Hello and welcome to Motivation and Mindset Mondays! Today, let’s talk about 16 practical tips for meditation beginners. Meditation, particularly mindfulness meditation, has become extremely popular over the last few years. While meditation can be very simple, there are several common mistakes and misconceptions about meditation that you’ll want to avoid if you’re new to the practice.
Mindfulness meditation is a powerful way to increase your awareness and improve your mental and physical health. In general, it’s also a very rewarding experience that helps you feel more relaxed, alert, and focused.
Getting started on the right foot increases the odds of maintaining your meditation practice and getting the most benefits from it. I hope you’ll find these tips practical and helpful. The benefits of meditation are wide-ranging, so what you do will likely depend on your own goals. If you’re new to meditation, or if you want to give it a try but don’t have a lot of time, there are a few simple tips to get you started.
Use these tips to avoid meditation pitfalls
1. Sit up straight.
All of us have our bad habits, and one of our biggest is slouching while sitting. This causes the muscles in your back and neck to become weak, and this in turn allows your head to fall forward and onto the front of your chest. Slouching may be comfortable for a couple of minutes, but it takes more strength than you think to support poor posture. Sit up straight and let your skeleton support your weight.
2. Start slowly.
Just a couple of minutes is enough to start. There are two good reasons for this. It’s easier to be compliant when you only have to sit for three minutes at a time. It’s also challenging to meditate for an extended period of time if you’re not experienced. In fact, recent studies have shown that even just five minutes of meditation a day can lead to noticeable changes in mood. As a result, it can be very easy to get caught up in meditating for 15 minutes (or longer!) each morning, which can lead to missing out on other opportunities for meditation throughout the day.
3. Meditate multiple times each day.
By sitting for just a couple of minutes, you should have time to sit for multiple sessions. You might want to try meditating for a few minutes each hour. In fact, recent studies have shown that even just five minutes of meditation a day can lead to noticeable changes in mood. As a result, it can be very easy to get caught up in meditating for 15 minutes (or longer!) each morning, which can lead to missing out on other opportunities for meditation throughout the day.

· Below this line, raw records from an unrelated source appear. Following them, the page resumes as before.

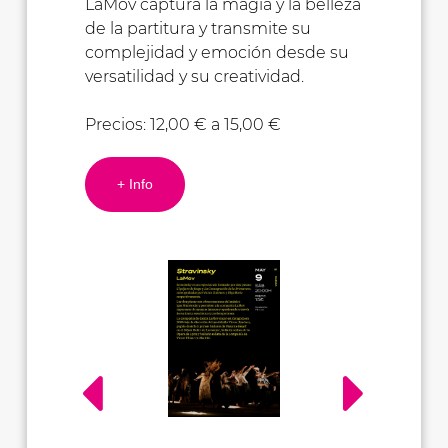
LaMov captura la magia y la belleza
de la partitura y transmite su
complejidad y emoción desde su
versatilidad y su creatividad.
Precios: 12,00 € a 15,00 €
+ Info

4. It’s all about the breath.
Your breath connects you to the moment and helps to keep your mind focused. The breath isn’t something to be focused on intensely, rather it acts as an anchor to maintain awareness of the present. The breath is considered to be the most important factor for keeping our mind sharp, focused and calm. It’s also a central part of our physical health, and we tend to neglect it since it seems to be a simple, mundane thing. But the truth is that when you’re breathing, your brain is at its peak of functioning, since it can produce and store memories in a way that is functional. When we breathe correctly, we can make use of the brain’s neural pathways and give the body the most benefit.
5. Count if necessary.
I have always been a big fan of breath awareness meditation, and over the last few years I have continued to practice it on an almost daily basis. If you’re struggling to maintain awareness of your breath, count your breaths. Count each inhalation until you’ve reached five and then start over.

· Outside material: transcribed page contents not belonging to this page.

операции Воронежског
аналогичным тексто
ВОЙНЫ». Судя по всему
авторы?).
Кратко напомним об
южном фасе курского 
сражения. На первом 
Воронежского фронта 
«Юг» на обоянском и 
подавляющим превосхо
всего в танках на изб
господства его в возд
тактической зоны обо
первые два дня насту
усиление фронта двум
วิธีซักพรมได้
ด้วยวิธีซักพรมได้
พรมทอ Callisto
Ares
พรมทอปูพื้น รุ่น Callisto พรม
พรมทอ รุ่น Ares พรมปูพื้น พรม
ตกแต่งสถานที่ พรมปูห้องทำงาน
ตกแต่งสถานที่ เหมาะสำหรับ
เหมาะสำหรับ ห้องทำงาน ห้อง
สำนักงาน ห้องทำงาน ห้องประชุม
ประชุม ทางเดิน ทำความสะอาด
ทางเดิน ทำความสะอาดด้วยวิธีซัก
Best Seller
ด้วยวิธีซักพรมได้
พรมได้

6. Keep your eyes opened slightly.
It’s easier for your mind to wander from the present if your eyes are closed. Keep your gaze lowered and soft.
7. Acknowledge thoughts but avoid dwelling on them.

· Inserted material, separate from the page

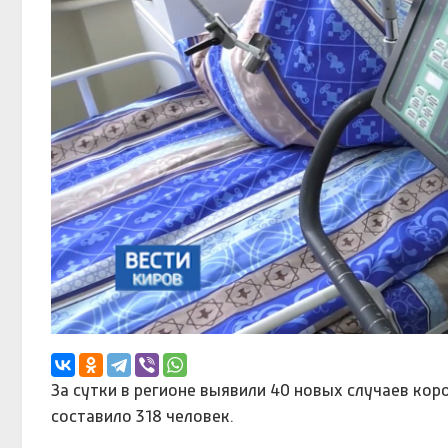
За сутки в регионе выявили 40 новых случаев кор
составило 318 человек.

All thoughts should be treated the same. They’re just phenomena passing through. Let them go and return your attention to the breath.
8. Be patient.
It seems like it should be easy to concentrate for a few minutes, but the mind likes to stay busy. It’s a challenging habit to break. Be patient.
9. Sit comfortably.
It’s not necessary to sit with your legs folded up like a pretzel. Any position that can be held comfortably for the planned time is good enough.
10. Use a timer.
Without a timer, you’ll find yourself worrying about the time and continue to peek at the clock. Set a reliable timer and you won’t be as preoccupied with the time.
11. Increase your meditation time by 5 minutes each week.
Avoid the temptation to progress too quickly. Ideally, you’ll look forward to your meditation sessions. Progressing too quickly causes restlessness and agitation. There are plenty of modern techniques for increasing meditation time, and there is no question that it’s an important form of self-awareness and self-improvement. But it’s not easy to get started. As with any practice, we recommend that you start slowly. Build a solid foundation by scheduling your practice for some of the most unproductive minutes of your day. Then, as you gain more momentum, reduce your meditation times gradually until you reach your ideal level of 20-30 minutes.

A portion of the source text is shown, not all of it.